Faktasulbar.com Mamuju – Dugaan penyimpangan dan praktik korupsi dalam proyek Rehabilitasi Hutan dan Lahan di wilayah Kesatuan Pengelolaan Hutan Malunda, Kabupaten Majene makin menjadi sorotan luas.
Proyek ini bernilai Rp 15.096.112.000, bersumber dari Kementerian Lingkungan Hidup dan Kehutanan melalui Balai Pengelolaan Daerah Aliran Sungai dan Hutan Lindung Lariang‑Mamasa. Diduga pelaksanaannya tidak sesuai ketentuan, antara lain diduga kuat volume pekerjaan dimanipulasi.
Anggota Komisi IV DPR‑RI, Ajbar menyatakan akan menelusuri dan menindaklanjuti hal ini secara serius.
“Saya baru mengetahui hal ini. Silakan kirimkan nama perusahaan pelaksana, nanti akan saya cek satu‑satu, termasuk rincian kegiatan berjalan selama tiga tahun berturut‑turut,” ujarnya Jumat (26/6/2026).
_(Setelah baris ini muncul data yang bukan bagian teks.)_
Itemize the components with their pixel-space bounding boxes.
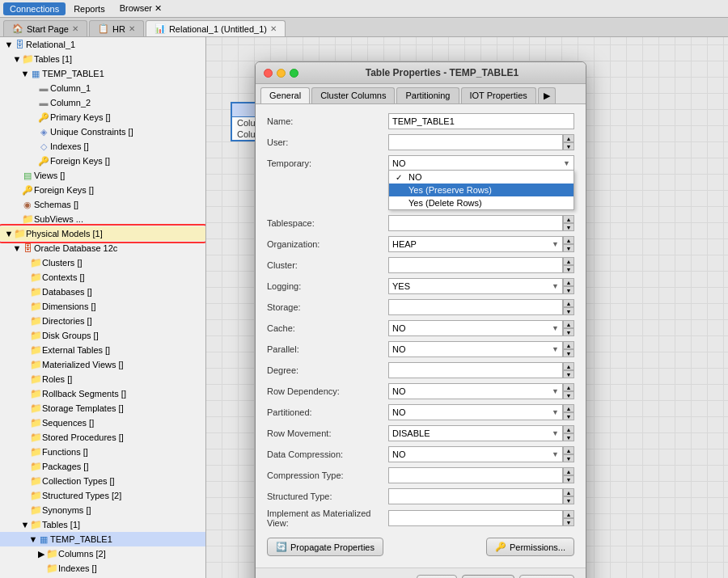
dropdown-delete[interactable]: Yes (Delete Rows) bbox=[389, 196, 574, 209]
tree-stored-procedures[interactable]: 📁 Stored Procedures [] bbox=[0, 430, 205, 445]
permissions-button[interactable]: 🔑 Permissions... bbox=[486, 538, 574, 556]
cluster-up[interactable]: ▲ bbox=[563, 257, 574, 265]
tab-iot-properties[interactable]: IOT Properties bbox=[461, 87, 536, 103]
expander-relational1[interactable]: ▼ bbox=[5, 40, 13, 49]
tree-relational1[interactable]: ▼ 🗄 Relational_1 bbox=[0, 37, 205, 52]
tree-external-tables[interactable]: 📁 External Tables [] bbox=[0, 343, 205, 357]
tree-column1[interactable]: ▬ Column_1 bbox=[0, 81, 205, 95]
cluster-input[interactable] bbox=[388, 257, 563, 273]
org-up[interactable]: ▲ bbox=[563, 236, 574, 244]
cache-select[interactable]: NO ▼ bbox=[388, 320, 563, 336]
storage-up[interactable]: ▲ bbox=[563, 299, 574, 307]
tree-indexes[interactable]: ◇ Indexes [] bbox=[0, 139, 205, 154]
cluster-down[interactable]: ▼ bbox=[563, 265, 574, 273]
tree-schemas[interactable]: ◉ Schemas [] bbox=[0, 197, 205, 212]
parallel-select[interactable]: NO ▼ bbox=[388, 341, 563, 357]
tree-physical-models[interactable]: ▼ 📁 Physical Models [1] bbox=[0, 226, 205, 241]
tree-materialized-views[interactable]: 📁 Materialized Views [] bbox=[0, 357, 205, 372]
tab-start-page[interactable]: 🏠 Start Page ✕ bbox=[3, 20, 87, 36]
tree-sequences[interactable]: 📁 Sequences [] bbox=[0, 416, 205, 430]
comptype-up[interactable]: ▲ bbox=[563, 467, 574, 475]
user-input[interactable] bbox=[388, 134, 563, 150]
rowmov-select[interactable]: DISABLE ▼ bbox=[388, 425, 563, 441]
menu-reports[interactable]: Reports bbox=[67, 2, 112, 15]
tree-tables2[interactable]: ▼ 📁 Tables [1] bbox=[0, 517, 205, 532]
tablespace-input[interactable] bbox=[388, 215, 563, 231]
partitioned-up[interactable]: ▲ bbox=[563, 404, 574, 412]
tree-storage-templates[interactable]: 📁 Storage Templates [] bbox=[0, 401, 205, 416]
propagate-properties-button[interactable]: 🔄 Propagate Properties bbox=[267, 538, 383, 556]
expander-temp-table1[interactable]: ▼ bbox=[21, 69, 29, 78]
storage-input[interactable] bbox=[388, 299, 563, 315]
structtype-up[interactable]: ▲ bbox=[563, 488, 574, 496]
tree-temp-table1[interactable]: ▼ ▦ TEMP_TABLE1 bbox=[0, 66, 205, 81]
tab-hr[interactable]: 📋 HR ✕ bbox=[89, 20, 144, 36]
structtype-down[interactable]: ▼ bbox=[563, 496, 574, 504]
tree-fk2[interactable]: 🔑 Foreign Keys [] bbox=[0, 183, 205, 197]
tree-unique-constraints[interactable]: ◈ Unique Constraints [] bbox=[0, 124, 205, 139]
tree-column2[interactable]: ▬ Column_2 bbox=[0, 95, 205, 110]
tree-rollback[interactable]: 📁 Rollback Segments [] bbox=[0, 386, 205, 401]
cache-down[interactable]: ▼ bbox=[563, 328, 574, 336]
tab-general[interactable]: General bbox=[260, 87, 310, 103]
menu-connections[interactable]: Connections bbox=[3, 2, 66, 15]
rowdep-up[interactable]: ▲ bbox=[563, 383, 574, 391]
comptype-input[interactable] bbox=[388, 467, 563, 483]
degree-input[interactable] bbox=[388, 362, 563, 378]
implmv-down[interactable]: ▼ bbox=[563, 518, 574, 526]
tree-oracle12c[interactable]: ▼ 🗄 Oracle Database 12c bbox=[0, 241, 205, 255]
logging-up[interactable]: ▲ bbox=[563, 278, 574, 286]
tab-cluster-columns[interactable]: Cluster Columns bbox=[311, 87, 395, 103]
cancel-button[interactable]: Cancel bbox=[519, 575, 574, 578]
rowmov-up[interactable]: ▲ bbox=[563, 425, 574, 433]
rowmov-down[interactable]: ▼ bbox=[563, 433, 574, 441]
tree-roles[interactable]: 📁 Roles [] bbox=[0, 372, 205, 386]
parallel-up[interactable]: ▲ bbox=[563, 341, 574, 349]
dropdown-no[interactable]: ✓ NO bbox=[389, 171, 574, 184]
tree-functions[interactable]: 📁 Functions [] bbox=[0, 445, 205, 459]
apply-button[interactable]: Apply bbox=[462, 575, 514, 578]
implmv-input[interactable] bbox=[388, 510, 563, 526]
tablespace-down[interactable]: ▼ bbox=[563, 223, 574, 231]
parallel-down[interactable]: ▼ bbox=[563, 349, 574, 357]
storage-down[interactable]: ▼ bbox=[563, 307, 574, 315]
tree-structured-types[interactable]: 📁 Structured Types [2] bbox=[0, 488, 205, 503]
org-down[interactable]: ▼ bbox=[563, 244, 574, 252]
tree-packages[interactable]: 📁 Packages [] bbox=[0, 459, 205, 474]
menu-browser[interactable]: Browser ✕ bbox=[113, 2, 168, 15]
temporary-select[interactable]: NO ▼ bbox=[388, 155, 574, 171]
cache-up[interactable]: ▲ bbox=[563, 320, 574, 328]
tree-indexes2[interactable]: 📁 Indexes [] bbox=[0, 561, 205, 576]
logging-select[interactable]: YES ▼ bbox=[388, 278, 563, 294]
tree-foreign-keys[interactable]: 🔑 Foreign Keys [] bbox=[0, 154, 205, 168]
tree-columns2[interactable]: ▶ 📁 Columns [2] bbox=[0, 546, 205, 561]
tree-synonyms[interactable]: 📁 Synonyms [] bbox=[0, 503, 205, 517]
expander-cols2[interactable]: ▶ bbox=[37, 549, 45, 559]
tree-collection-types[interactable]: 📁 Collection Types [] bbox=[0, 474, 205, 488]
datacomp-down[interactable]: ▼ bbox=[563, 454, 574, 462]
structtype-input[interactable] bbox=[388, 488, 563, 504]
tab-partitioning[interactable]: Partitioning bbox=[396, 87, 459, 103]
tree-subviews[interactable]: 📁 SubViews ... bbox=[0, 212, 205, 226]
tree-views[interactable]: ▤ Views [] bbox=[0, 168, 205, 183]
tree-clusters[interactable]: 📁 Clusters [] bbox=[0, 255, 205, 270]
canvas[interactable]: TEMP_TABLE1 Column_1 INTEGER Column_2 IN… bbox=[206, 37, 728, 578]
tab-more[interactable]: ▶ bbox=[538, 87, 556, 103]
user-spinner-down[interactable]: ▼ bbox=[563, 142, 574, 150]
tree-tables[interactable]: ▼ 📁 Tables [1] bbox=[0, 52, 205, 66]
expander-tables2[interactable]: ▼ bbox=[21, 520, 29, 529]
maximize-button[interactable] bbox=[290, 69, 298, 78]
partitioned-select[interactable]: NO ▼ bbox=[388, 404, 563, 420]
minimize-button[interactable] bbox=[277, 69, 286, 78]
degree-down[interactable]: ▼ bbox=[563, 370, 574, 378]
logging-down[interactable]: ▼ bbox=[563, 286, 574, 294]
expander-tt2[interactable]: ▼ bbox=[29, 534, 37, 544]
user-spinner-up[interactable]: ▲ bbox=[563, 134, 574, 142]
tab-start-page-close[interactable]: ✕ bbox=[72, 24, 78, 33]
expander-oracle[interactable]: ▼ bbox=[13, 243, 21, 253]
partitioned-down[interactable]: ▼ bbox=[563, 412, 574, 420]
tree-contexts[interactable]: 📁 Contexts [] bbox=[0, 270, 205, 285]
tree-dimensions[interactable]: 📁 Dimensions [] bbox=[0, 299, 205, 314]
datacomp-up[interactable]: ▲ bbox=[563, 446, 574, 454]
comptype-down[interactable]: ▼ bbox=[563, 475, 574, 483]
Ia juga menegaskan sedang berjuang mendorong pembangunan fasilitas umum di kawasan hutan lindung dan Hutan Tanaman Produksi, serta berharap pemerintah daerah segera mengajukan permohonan resmi ke pusat terkait pelepasan lahan sesuai kebutuhan.
Proyek seluas 1.050 hektare ini. Anggaran dibagi menjadi enam paket pekerjaan yang dimenangkan perusahaan dari berbagai daerah:
- Baruga Dua (200 Ha): Rp3.435.500.000 – CV Belantara Jaya (Makassar)
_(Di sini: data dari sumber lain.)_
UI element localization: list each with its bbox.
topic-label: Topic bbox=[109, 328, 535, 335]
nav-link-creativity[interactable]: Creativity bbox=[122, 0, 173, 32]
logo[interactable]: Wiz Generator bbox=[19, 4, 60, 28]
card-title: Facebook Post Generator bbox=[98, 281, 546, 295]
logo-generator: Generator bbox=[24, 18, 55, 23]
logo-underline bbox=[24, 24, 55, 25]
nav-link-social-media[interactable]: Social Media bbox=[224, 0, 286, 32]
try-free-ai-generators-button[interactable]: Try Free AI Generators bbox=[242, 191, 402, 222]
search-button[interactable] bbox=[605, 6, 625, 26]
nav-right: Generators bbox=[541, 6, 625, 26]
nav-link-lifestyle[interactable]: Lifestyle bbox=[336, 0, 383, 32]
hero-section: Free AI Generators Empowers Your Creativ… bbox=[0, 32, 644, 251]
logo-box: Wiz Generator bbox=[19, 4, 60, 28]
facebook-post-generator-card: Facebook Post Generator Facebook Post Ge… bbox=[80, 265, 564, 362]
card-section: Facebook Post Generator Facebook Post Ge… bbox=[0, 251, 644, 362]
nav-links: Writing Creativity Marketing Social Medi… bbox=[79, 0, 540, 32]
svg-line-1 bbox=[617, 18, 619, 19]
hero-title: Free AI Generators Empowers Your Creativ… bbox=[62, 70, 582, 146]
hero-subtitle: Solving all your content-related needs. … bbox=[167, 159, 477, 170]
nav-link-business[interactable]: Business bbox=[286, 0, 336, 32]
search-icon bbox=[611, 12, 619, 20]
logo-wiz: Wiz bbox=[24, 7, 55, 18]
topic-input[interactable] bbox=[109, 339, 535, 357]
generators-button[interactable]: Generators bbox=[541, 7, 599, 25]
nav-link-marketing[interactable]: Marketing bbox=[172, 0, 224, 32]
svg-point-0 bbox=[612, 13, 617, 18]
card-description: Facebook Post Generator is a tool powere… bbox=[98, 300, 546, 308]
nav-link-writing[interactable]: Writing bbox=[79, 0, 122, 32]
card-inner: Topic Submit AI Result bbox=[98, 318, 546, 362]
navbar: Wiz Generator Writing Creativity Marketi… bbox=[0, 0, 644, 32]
- Adolang Dhua (100 Ha): Rp1.220.384.000 – CV Karya Bersama (Majene)
- Mosso (200 Ha): Rp2.440.768.000 – CV Karya Bersama (Majene)
- Sendana (200 Ha): Rp2.440.768.000 – CV Garsa Utama (Sigi, Sulteng)
- Adolang (300 Ha): Rp4.948.500.000 – CV Andro Karya (Sigi, Sulteng)
- Pamboang (50 Ha): Rp610.192.000 – CV Elang Paris (Gorontalo)
Saat upaya konfirmasi dilakukan kepada pihak yang diduga terlibat, jawaban yang disampaikan meminta agar tidak dimuat pernyataan — dan secara singkat menolak segala tuduhan tersebut ” itu tidak benar”, singkatnya.
Redaksi tetap berupaya meminta penjelasan resmi dari semua pihak terkait. Hal ini penting mengingat proyek dibiayai uang negara, sehingga masyarakat berhak mengetahui keterbukaan, pelaksanaan dan akuntabilitas penggunaan anggaran tersebut.